(Recorded data)
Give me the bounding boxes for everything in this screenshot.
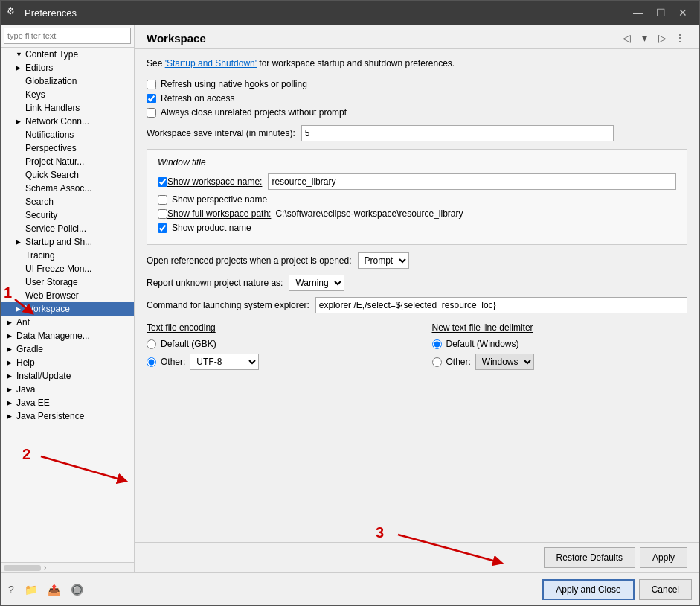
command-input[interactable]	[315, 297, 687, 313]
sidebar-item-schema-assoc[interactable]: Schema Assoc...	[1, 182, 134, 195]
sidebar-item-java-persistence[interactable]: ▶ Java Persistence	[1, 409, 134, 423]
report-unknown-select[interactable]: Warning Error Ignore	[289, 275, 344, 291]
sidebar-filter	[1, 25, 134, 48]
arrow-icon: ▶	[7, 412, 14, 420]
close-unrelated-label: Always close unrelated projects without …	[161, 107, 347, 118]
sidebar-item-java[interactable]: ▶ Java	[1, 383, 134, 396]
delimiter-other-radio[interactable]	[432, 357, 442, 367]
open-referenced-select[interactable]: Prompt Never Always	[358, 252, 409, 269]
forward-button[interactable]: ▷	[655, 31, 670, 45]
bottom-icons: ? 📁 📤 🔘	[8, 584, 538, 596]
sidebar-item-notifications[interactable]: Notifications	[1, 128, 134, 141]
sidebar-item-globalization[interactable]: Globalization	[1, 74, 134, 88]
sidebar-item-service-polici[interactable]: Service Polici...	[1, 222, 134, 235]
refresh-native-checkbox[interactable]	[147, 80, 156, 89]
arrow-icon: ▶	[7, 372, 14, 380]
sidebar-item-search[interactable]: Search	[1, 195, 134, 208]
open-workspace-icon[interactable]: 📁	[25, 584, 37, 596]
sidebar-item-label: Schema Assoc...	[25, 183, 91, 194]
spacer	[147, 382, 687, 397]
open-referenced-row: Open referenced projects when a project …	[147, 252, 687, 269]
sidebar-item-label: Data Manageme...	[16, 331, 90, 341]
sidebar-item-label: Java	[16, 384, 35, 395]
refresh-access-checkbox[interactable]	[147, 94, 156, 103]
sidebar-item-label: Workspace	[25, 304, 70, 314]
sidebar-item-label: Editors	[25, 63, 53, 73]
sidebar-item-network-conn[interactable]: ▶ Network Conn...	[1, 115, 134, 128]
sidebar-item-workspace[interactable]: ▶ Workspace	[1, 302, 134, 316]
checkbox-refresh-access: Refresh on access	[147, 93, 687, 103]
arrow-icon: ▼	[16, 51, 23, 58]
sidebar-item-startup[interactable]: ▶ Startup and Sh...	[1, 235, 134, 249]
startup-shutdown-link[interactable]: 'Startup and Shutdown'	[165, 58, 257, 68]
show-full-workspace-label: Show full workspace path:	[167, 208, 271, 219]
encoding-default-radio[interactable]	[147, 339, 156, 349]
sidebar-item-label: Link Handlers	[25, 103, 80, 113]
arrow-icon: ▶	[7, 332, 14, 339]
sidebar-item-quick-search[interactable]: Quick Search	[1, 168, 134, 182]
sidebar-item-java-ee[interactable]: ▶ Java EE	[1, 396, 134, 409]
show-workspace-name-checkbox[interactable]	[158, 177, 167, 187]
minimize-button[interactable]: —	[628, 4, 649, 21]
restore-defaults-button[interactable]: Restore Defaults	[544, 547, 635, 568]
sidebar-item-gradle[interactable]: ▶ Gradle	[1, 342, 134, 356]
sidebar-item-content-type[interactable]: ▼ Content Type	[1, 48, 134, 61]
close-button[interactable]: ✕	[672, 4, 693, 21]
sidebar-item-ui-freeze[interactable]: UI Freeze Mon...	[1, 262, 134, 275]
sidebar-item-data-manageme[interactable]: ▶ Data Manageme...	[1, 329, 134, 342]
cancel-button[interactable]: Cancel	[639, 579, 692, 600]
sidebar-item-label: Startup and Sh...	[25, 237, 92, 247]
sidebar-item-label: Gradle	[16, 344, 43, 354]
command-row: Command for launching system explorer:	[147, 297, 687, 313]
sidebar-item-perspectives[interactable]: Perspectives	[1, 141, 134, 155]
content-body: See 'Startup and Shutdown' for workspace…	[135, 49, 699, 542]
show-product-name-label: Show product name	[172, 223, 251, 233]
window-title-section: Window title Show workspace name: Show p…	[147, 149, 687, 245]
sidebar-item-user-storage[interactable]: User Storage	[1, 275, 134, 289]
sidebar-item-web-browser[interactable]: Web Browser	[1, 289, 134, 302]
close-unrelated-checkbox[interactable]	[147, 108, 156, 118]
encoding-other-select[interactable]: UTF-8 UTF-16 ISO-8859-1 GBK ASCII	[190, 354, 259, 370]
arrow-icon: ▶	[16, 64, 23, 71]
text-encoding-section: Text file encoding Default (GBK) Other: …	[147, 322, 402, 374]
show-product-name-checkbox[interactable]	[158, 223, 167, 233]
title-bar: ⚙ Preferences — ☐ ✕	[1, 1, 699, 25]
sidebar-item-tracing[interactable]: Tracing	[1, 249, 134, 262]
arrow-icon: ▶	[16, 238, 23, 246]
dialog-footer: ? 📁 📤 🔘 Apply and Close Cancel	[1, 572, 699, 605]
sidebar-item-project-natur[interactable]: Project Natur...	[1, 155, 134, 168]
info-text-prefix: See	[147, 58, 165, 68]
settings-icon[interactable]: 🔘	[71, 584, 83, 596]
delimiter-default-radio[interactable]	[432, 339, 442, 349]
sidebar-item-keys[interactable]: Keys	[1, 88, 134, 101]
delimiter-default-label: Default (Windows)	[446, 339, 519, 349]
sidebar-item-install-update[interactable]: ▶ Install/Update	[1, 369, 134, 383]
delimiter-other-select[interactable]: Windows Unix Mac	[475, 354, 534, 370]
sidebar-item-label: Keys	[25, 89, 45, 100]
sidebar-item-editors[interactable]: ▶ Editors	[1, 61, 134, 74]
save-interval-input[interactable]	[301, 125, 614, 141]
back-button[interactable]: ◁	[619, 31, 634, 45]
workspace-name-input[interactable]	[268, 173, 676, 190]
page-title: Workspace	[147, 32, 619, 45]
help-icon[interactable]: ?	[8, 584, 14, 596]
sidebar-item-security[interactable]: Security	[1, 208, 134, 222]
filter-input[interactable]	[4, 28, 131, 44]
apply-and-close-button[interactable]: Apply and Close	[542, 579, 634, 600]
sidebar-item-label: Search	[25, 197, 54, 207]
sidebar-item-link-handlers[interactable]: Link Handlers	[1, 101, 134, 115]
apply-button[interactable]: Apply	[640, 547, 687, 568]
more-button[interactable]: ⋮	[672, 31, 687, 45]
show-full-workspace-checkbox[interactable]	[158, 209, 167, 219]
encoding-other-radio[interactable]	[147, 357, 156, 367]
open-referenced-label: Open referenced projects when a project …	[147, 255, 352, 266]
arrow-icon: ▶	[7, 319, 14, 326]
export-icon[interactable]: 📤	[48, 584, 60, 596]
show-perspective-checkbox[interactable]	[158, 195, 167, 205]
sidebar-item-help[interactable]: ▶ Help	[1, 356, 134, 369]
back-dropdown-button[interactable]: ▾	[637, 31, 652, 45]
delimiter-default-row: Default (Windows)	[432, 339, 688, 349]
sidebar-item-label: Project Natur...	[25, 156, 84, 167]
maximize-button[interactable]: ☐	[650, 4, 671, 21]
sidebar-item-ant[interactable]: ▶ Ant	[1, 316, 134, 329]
(End Recorded data)
Please output the records above exactly, without the pictures.

Give me the bounding boxes for everything in this screenshot.
command-input[interactable]	[315, 297, 687, 313]
sidebar-item-schema-assoc[interactable]: Schema Assoc...	[1, 182, 134, 195]
sidebar-item-java-persistence[interactable]: ▶ Java Persistence	[1, 409, 134, 423]
report-unknown-select[interactable]: Warning Error Ignore	[289, 275, 344, 291]
sidebar-filter	[1, 25, 134, 48]
arrow-icon: ▶	[7, 412, 14, 420]
close-unrelated-label: Always close unrelated projects without …	[161, 107, 347, 118]
sidebar-item-java[interactable]: ▶ Java	[1, 383, 134, 396]
delimiter-other-radio[interactable]	[432, 357, 442, 367]
open-referenced-select[interactable]: Prompt Never Always	[358, 252, 409, 269]
forward-button[interactable]: ▷	[655, 31, 670, 45]
bottom-icons: ? 📁 📤 🔘	[8, 584, 538, 596]
sidebar-item-notifications[interactable]: Notifications	[1, 128, 134, 141]
sidebar-item-globalization[interactable]: Globalization	[1, 74, 134, 88]
sidebar-item-service-polici[interactable]: Service Polici...	[1, 222, 134, 235]
refresh-native-checkbox[interactable]	[147, 80, 156, 89]
arrow-icon: ▶	[7, 372, 14, 380]
sidebar-item-search[interactable]: Search	[1, 195, 134, 208]
open-workspace-icon[interactable]: 📁	[25, 584, 37, 596]
sidebar-item-label: Schema Assoc...	[25, 183, 91, 194]
spacer	[147, 382, 687, 397]
open-referenced-row: Open referenced projects when a project …	[147, 252, 687, 269]
sidebar-item-label: Data Manageme...	[16, 331, 90, 341]
sidebar-item-label: Java	[16, 384, 35, 395]
refresh-access-checkbox[interactable]	[147, 94, 156, 103]
sidebar-item-label: Workspace	[25, 304, 70, 314]
sidebar-item-label: Editors	[25, 63, 53, 73]
sidebar-item-network-conn[interactable]: ▶ Network Conn...	[1, 115, 134, 128]
sidebar-item-workspace[interactable]: ▶ Workspace	[1, 302, 134, 316]
checkbox-refresh-access: Refresh on access	[147, 93, 687, 103]
arrow-icon: ▼	[16, 51, 23, 58]
sidebar-item-startup[interactable]: ▶ Startup and Sh...	[1, 235, 134, 249]
startup-shutdown-link[interactable]: 'Startup and Shutdown'	[165, 58, 257, 68]
show-full-workspace-label: Show full workspace path:	[167, 208, 271, 219]
encoding-default-radio[interactable]	[147, 339, 156, 349]
sidebar-item-label: Link Handlers	[25, 103, 80, 113]
arrow-icon: ▶	[7, 332, 14, 339]
sidebar-item-quick-search[interactable]: Quick Search	[1, 168, 134, 182]
sidebar-item-java-ee[interactable]: ▶ Java EE	[1, 396, 134, 409]
show-workspace-name-checkbox[interactable]	[158, 177, 167, 187]
minimize-button[interactable]: —	[628, 4, 649, 21]
restore-defaults-button[interactable]: Restore Defaults	[544, 547, 635, 568]
sidebar-item-gradle[interactable]: ▶ Gradle	[1, 342, 134, 356]
sidebar-item-content-type[interactable]: ▼ Content Type	[1, 48, 134, 61]
close-button[interactable]: ✕	[672, 4, 693, 21]
sidebar-item-ui-freeze[interactable]: UI Freeze Mon...	[1, 262, 134, 275]
sidebar-item-data-manageme[interactable]: ▶ Data Manageme...	[1, 329, 134, 342]
cancel-button[interactable]: Cancel	[639, 579, 692, 600]
sidebar-item-label: Startup and Sh...	[25, 237, 92, 247]
sidebar-item-label: Gradle	[16, 344, 43, 354]
command-row: Command for launching system explorer:	[147, 297, 687, 313]
sidebar-item-perspectives[interactable]: Perspectives	[1, 141, 134, 155]
content-body: See 'Startup and Shutdown' for workspace…	[135, 49, 699, 542]
show-product-name-label: Show product name	[172, 223, 251, 233]
window-title-section: Window title Show workspace name: Show p…	[147, 149, 687, 245]
sidebar-item-user-storage[interactable]: User Storage	[1, 275, 134, 289]
sidebar-item-web-browser[interactable]: Web Browser	[1, 289, 134, 302]
close-unrelated-checkbox[interactable]	[147, 108, 156, 118]
encoding-other-select[interactable]: UTF-8 UTF-16 ISO-8859-1 GBK ASCII	[190, 354, 259, 370]
arrow-icon: ▶	[16, 64, 23, 71]
text-encoding-section: Text file encoding Default (GBK) Other: …	[147, 322, 402, 374]
show-product-name-checkbox[interactable]	[158, 223, 167, 233]
title-bar: ⚙ Preferences — ☐ ✕	[1, 1, 699, 25]
sidebar-item-tracing[interactable]: Tracing	[1, 249, 134, 262]
arrow-icon: ▶	[16, 238, 23, 246]
dialog-footer: ? 📁 📤 🔘 Apply and Close Cancel	[1, 572, 699, 605]
sidebar-item-project-natur[interactable]: Project Natur...	[1, 155, 134, 168]
info-text-prefix: See	[147, 58, 165, 68]
settings-icon[interactable]: 🔘	[71, 584, 83, 596]
delimiter-default-radio[interactable]	[432, 339, 442, 349]
sidebar-item-keys[interactable]: Keys	[1, 88, 134, 101]
delimiter-default-label: Default (Windows)	[446, 339, 519, 349]
sidebar-item-install-update[interactable]: ▶ Install/Update	[1, 369, 134, 383]
delimiter-other-select[interactable]: Windows Unix Mac	[475, 354, 534, 370]
sidebar-item-label: Keys	[25, 89, 45, 100]
sidebar-item-editors[interactable]: ▶ Editors	[1, 61, 134, 74]
save-interval-input[interactable]	[301, 125, 614, 141]
back-button[interactable]: ◁	[619, 31, 634, 45]
workspace-name-input[interactable]	[268, 173, 676, 190]
page-title: Workspace	[147, 32, 619, 45]
help-icon[interactable]: ?	[8, 584, 14, 596]
sidebar-item-security[interactable]: Security	[1, 208, 134, 222]
filter-input[interactable]	[4, 28, 131, 44]
apply-and-close-button[interactable]: Apply and Close	[542, 579, 634, 600]
sidebar-item-label: Search	[25, 197, 54, 207]
sidebar-item-link-handlers[interactable]: Link Handlers	[1, 101, 134, 115]
apply-button[interactable]: Apply	[640, 547, 687, 568]
more-button[interactable]: ⋮	[672, 31, 687, 45]
show-full-workspace-checkbox[interactable]	[158, 209, 167, 219]
encoding-other-radio[interactable]	[147, 357, 156, 367]
open-referenced-label: Open referenced projects when a project …	[147, 255, 352, 266]
arrow-icon: ▶	[7, 319, 14, 326]
export-icon[interactable]: 📤	[48, 584, 60, 596]
show-perspective-checkbox[interactable]	[158, 195, 167, 205]
sidebar-item-help[interactable]: ▶ Help	[1, 356, 134, 369]
back-dropdown-button[interactable]: ▾	[637, 31, 652, 45]
delimiter-default-row: Default (Windows)	[432, 339, 688, 349]
sidebar-item-label: Project Natur...	[25, 156, 84, 167]
maximize-button[interactable]: ☐	[650, 4, 671, 21]
sidebar-item-ant[interactable]: ▶ Ant	[1, 316, 134, 329]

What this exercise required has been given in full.